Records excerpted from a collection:

_ _ _

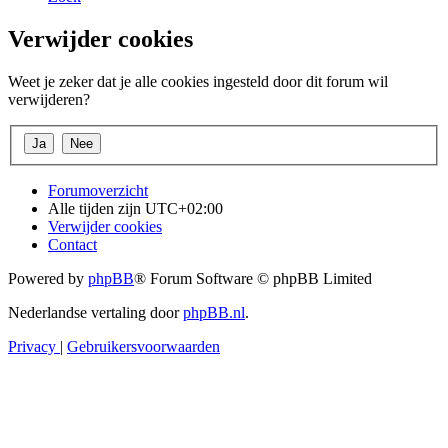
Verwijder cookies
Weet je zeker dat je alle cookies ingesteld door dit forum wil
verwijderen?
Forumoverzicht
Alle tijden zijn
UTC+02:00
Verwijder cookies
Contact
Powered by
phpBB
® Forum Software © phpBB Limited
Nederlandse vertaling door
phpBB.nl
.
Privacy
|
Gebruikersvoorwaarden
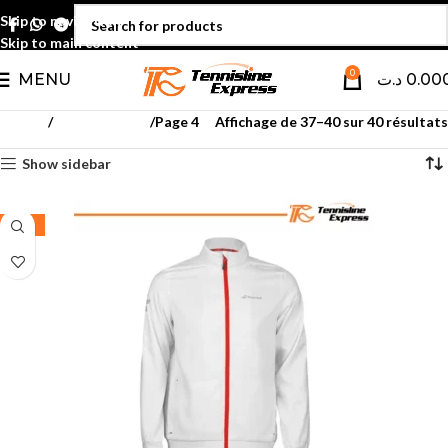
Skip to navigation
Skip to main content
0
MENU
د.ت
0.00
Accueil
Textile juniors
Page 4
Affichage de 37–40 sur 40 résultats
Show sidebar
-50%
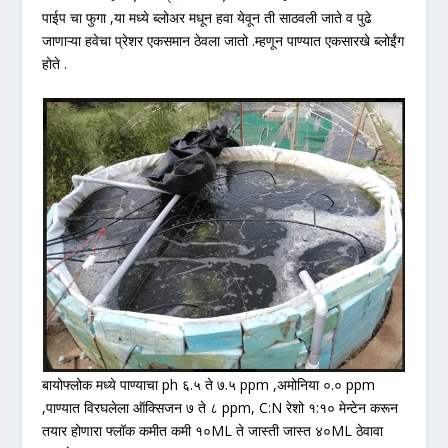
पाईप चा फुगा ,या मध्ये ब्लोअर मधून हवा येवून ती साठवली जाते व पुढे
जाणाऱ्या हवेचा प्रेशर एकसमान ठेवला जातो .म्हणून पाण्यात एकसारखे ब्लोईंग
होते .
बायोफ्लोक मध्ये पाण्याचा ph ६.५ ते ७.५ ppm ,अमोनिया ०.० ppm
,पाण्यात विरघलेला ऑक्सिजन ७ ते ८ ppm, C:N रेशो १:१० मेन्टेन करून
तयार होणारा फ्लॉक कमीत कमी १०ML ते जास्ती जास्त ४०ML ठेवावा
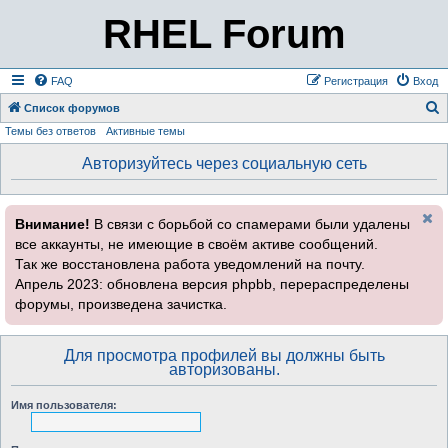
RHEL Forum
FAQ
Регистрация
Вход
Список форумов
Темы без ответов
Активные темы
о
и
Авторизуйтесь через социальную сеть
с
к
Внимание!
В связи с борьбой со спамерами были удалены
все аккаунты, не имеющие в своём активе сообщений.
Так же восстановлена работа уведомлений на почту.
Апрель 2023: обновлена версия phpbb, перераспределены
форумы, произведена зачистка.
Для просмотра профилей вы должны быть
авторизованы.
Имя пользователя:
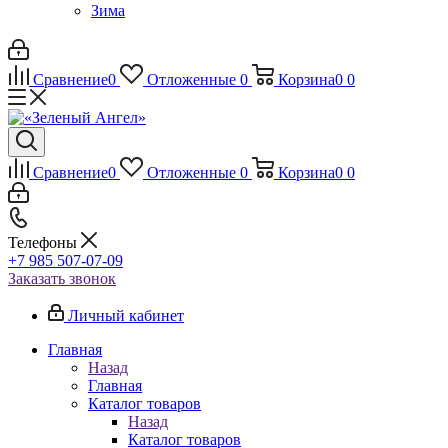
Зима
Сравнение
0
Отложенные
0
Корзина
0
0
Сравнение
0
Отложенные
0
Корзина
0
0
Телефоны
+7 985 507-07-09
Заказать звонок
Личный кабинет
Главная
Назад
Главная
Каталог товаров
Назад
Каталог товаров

_ _ _

> Directions: Your answer must be a single number: the count of lines above that hold the word "door".

> Solution for this problem: 2